Creating an Application from Scratch, Part 3by Jesse Liberty
In my previous column I began writing my application PeopleLikeMe in earnest.
Quick summary: PeopleLikeMe lets you ask the following question: please find folks who reviewed the books I've reviewed and whose taste matches mine, and then show me books they reviewed that I have not yet reviewed, that they rated highly. That is, show me books I'm likely to enjoy.
Since the last time I wrote, I have implemented all of the code to obtain records from Amazon (described below) and to save that data in a SQL Server 2005 (this example should work equally well with SQL Server 2005, SQL Server 2005 Express, and SQL Server 2000).

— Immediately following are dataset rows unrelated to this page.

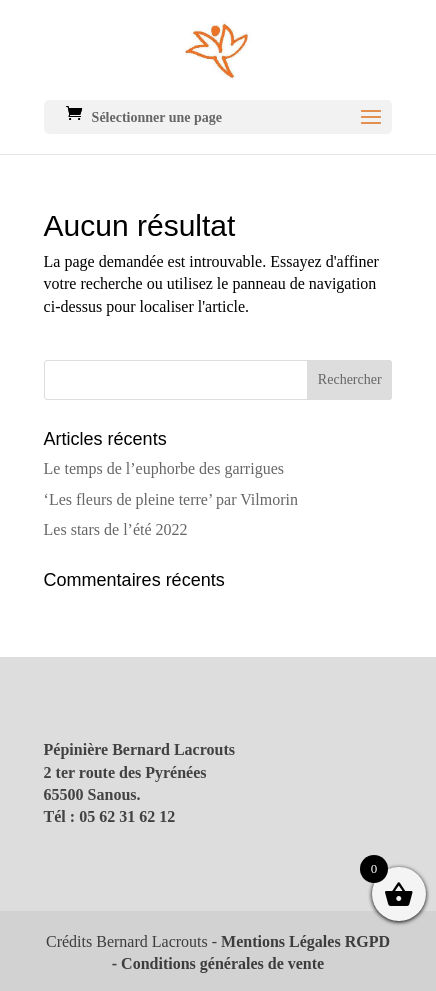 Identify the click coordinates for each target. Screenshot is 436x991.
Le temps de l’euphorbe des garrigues (164, 468)
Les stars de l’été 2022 (116, 529)
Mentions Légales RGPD (305, 941)
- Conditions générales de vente (218, 963)
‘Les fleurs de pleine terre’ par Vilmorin (171, 499) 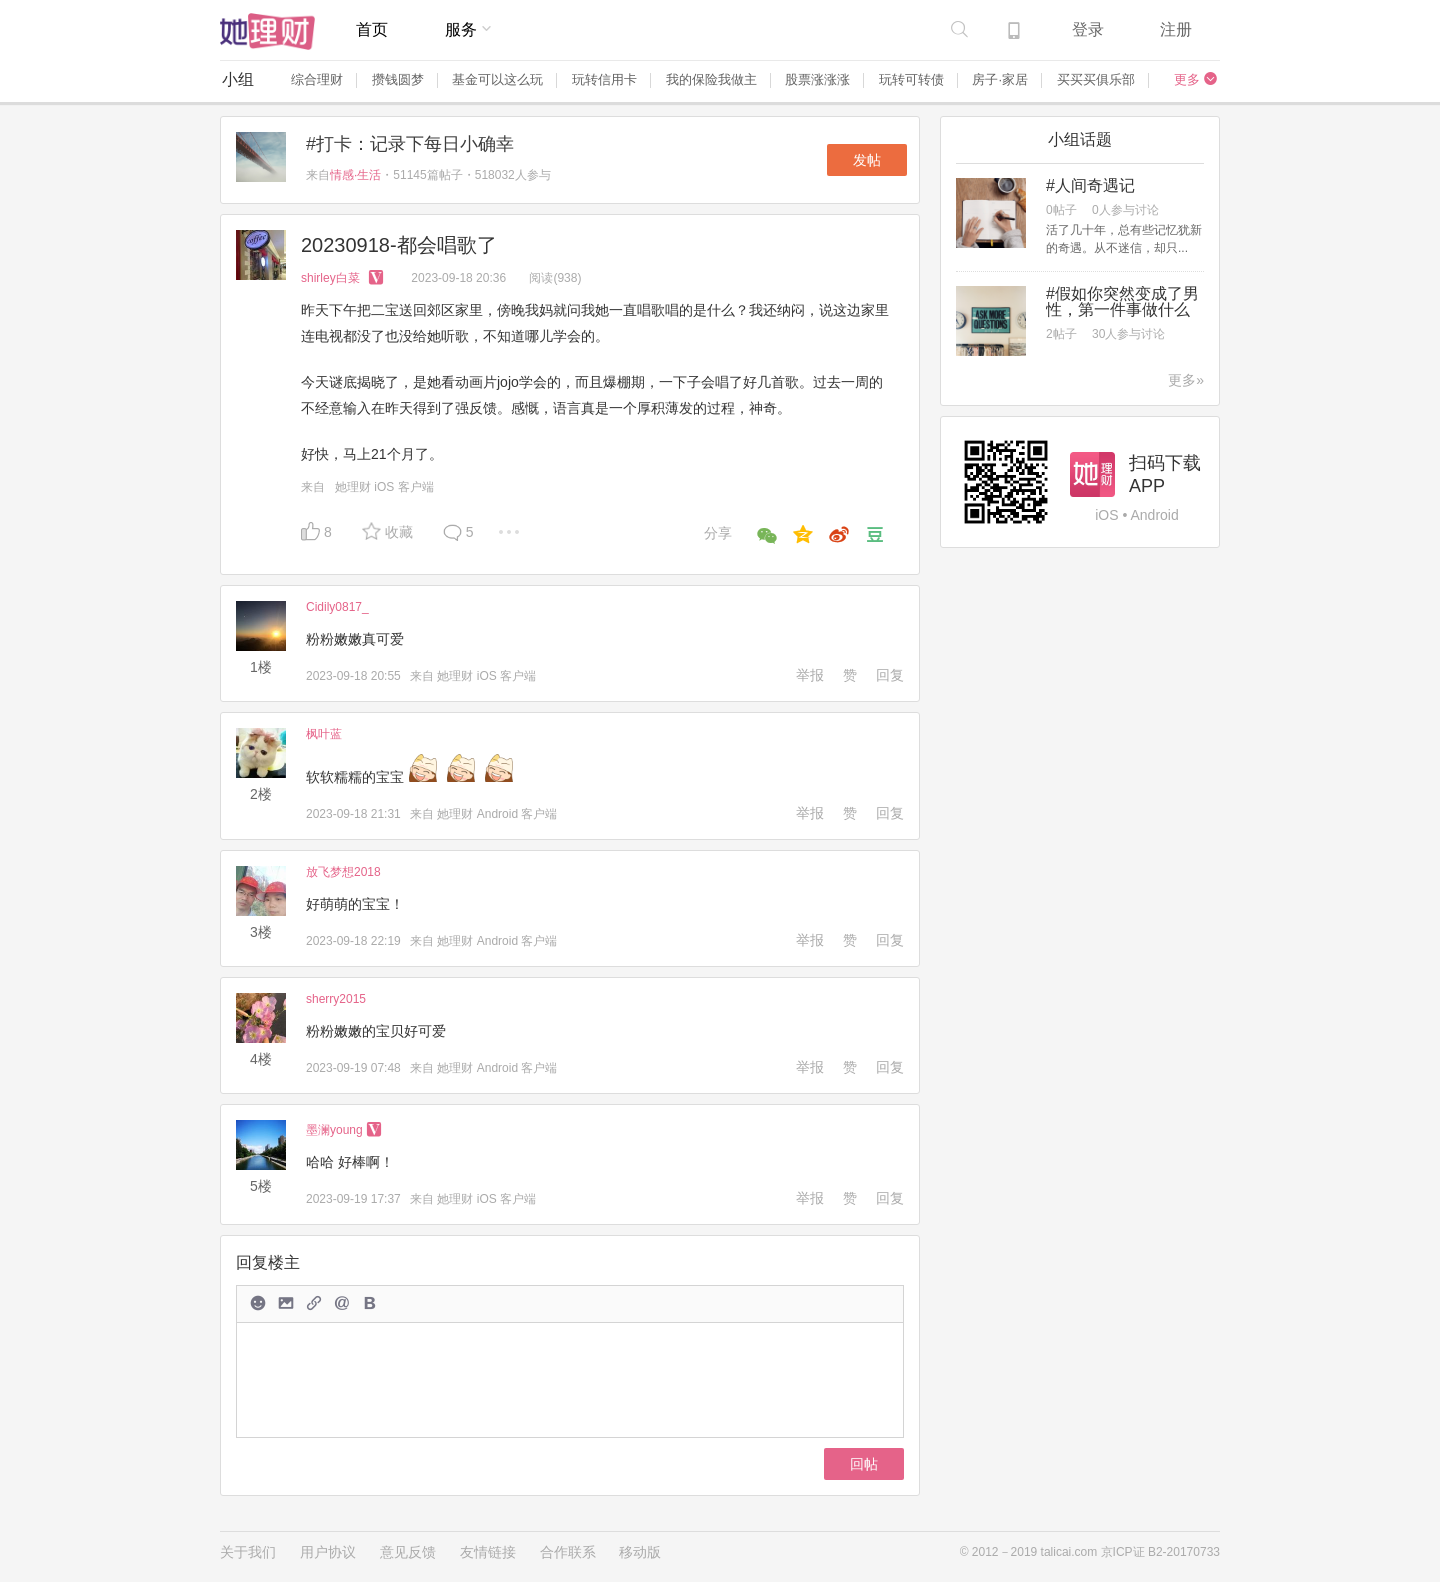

In the original design, the user would login to an ASP.NET application and then ask to update his or her records, or, if the records were already fully up to date, then the user could ask to see books highly rated by other readers who matched the user's taste in books.
Unfortunately, the action of upating the records turns out to take a very long time. For example, when I update my own records, Amazon reports that I have reviewed 46 books. These 46 books were also reviewed by a total of nearly 2,100 other people, and those 2,100 people have reviewed in total nearly 17,000 books! Also, the time it takes to gather this information is gated by the fact that my license to query the Amazon web service requires that I make only one query per second (in my un-optimized version I lose 1,100 seconds, or nearly 20 minutes, just waiting my turn).
In any case, the idea that the user would wait for all of this, while staring at an inert browser, is clearly untenable. There are a number of design alternatives. I've settled on two.
In the long run, I'll create a web application that lets the user choose either to update or to search for recommendations (using web-forms authentication, personalization, etc.). If the user asks to update, the application will come back and say that this is a lengthy process and an email will be sent when it is completed. There will be a second (Windows) application that will run on the server that will take the user's ID off a queue, and run the update and then fire off the email.
Now, one could certainly argue that what is needed is not an ASP.NET application at all, but rather a stand-alone desktop application that works only for one user. Each person who wants recommendations runs his or her own copy. We'll finesse this decision for now and come back to it in later articles.
In either case, what is needed right now is a Windows application that does the work of:
- Finding all the books I have reviewed.
- Finding everyone else who has reviewed these same books and giving them a score based on how closely we match in our rating of the book.
- Finding all the other books that all those others have reviewed, and how they rated these books.
That work is unchanged no matter which design we end up with, and so that is what I've implemented for this article. To keep this example simple, rather than taking my
CustomerID off a queue (or from a database table) for now, I enter my Amazon
CustomerID in a text box and click Run. The program runs only once, for me, but modifying it to take the next
CustomerID off a table and run again would not be difficult.
The new Windows application (PeopleLikeMeEngine) updates my table of reviews and finds all the other reviewers, scores their records, and finds all their reviews. Because this is a Windows application, it is now able to provide far more extensive "real-time" feedback, updating the display as it finds reviewers and inserts records into the database, as shown in Figure 1.
To begin, I enter my Amazon
CustomerID (see the previous article for how to find your ID) into the text box at the top of the form and click Run. The program finds all the books I've reviewed, then all the other reviewers of those books, and in turn, all the books they've reviewed.
(It should be noted that what Amazon calls the
CustomerID I call the
ReviewerID. We can argue all day about whether or not that is a good idea.)
The topmost listbox shows the book ASIN (ISBN), the
CustomerID), and that reviewer's rating for the book (1-5 stars). As database errors occur, they are added to the second listbox. This is expected, because the database is set up to reject duplicate entries. The complete error text for the current error is shown in the (disabled) text box (figure 1, marked 1). Double-clicking on any of the errors will display in the text box.
As the program runs, I display three running totals: the number of Reviewers who have reviewed the same books as I have (figure 1, marked 2), the number of Reviews by all these reviewers (figure 1, marked 3), and the total number of seconds we've lost waiting to ensure that we don't make a request to Amazon more than once per second (figure 1, "Seconds gated," marked 4).
The gated figures are so high (up to 20 minutes when I run the program) that this is an obvious place to look for optimizations (to be covered in future articles).